### What the task asks
When writing out the listing below, reproduce every word exactly and skip the pictures.

### Data extract
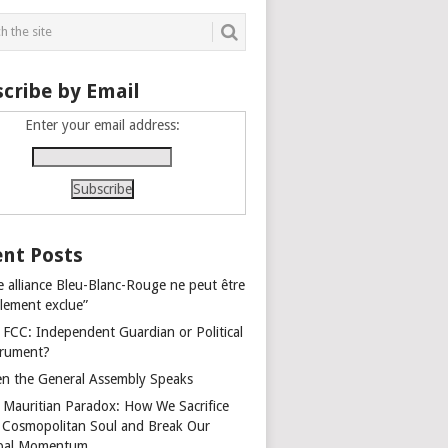
cribe by Email
Enter your email address:
nt Posts
e alliance Bleu-Blanc-Rouge ne peut être
alement exclue”
 FCC: Independent Guardian or Political
trument?
n the General Assembly Speaks
 Mauritian Paradox: How We Sacrifice
 Cosmopolitan Soul and Break Our
bal Momentum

### Problem solution
cribe by Email
Enter your email address:
nt Posts
e alliance Bleu-Blanc-Rouge ne peut être
alement exclue”
 FCC: Independent Guardian or Political
trument?
n the General Assembly Speaks
 Mauritian Paradox: How We Sacrifice
 Cosmopolitan Soul and Break Our
bal Momentum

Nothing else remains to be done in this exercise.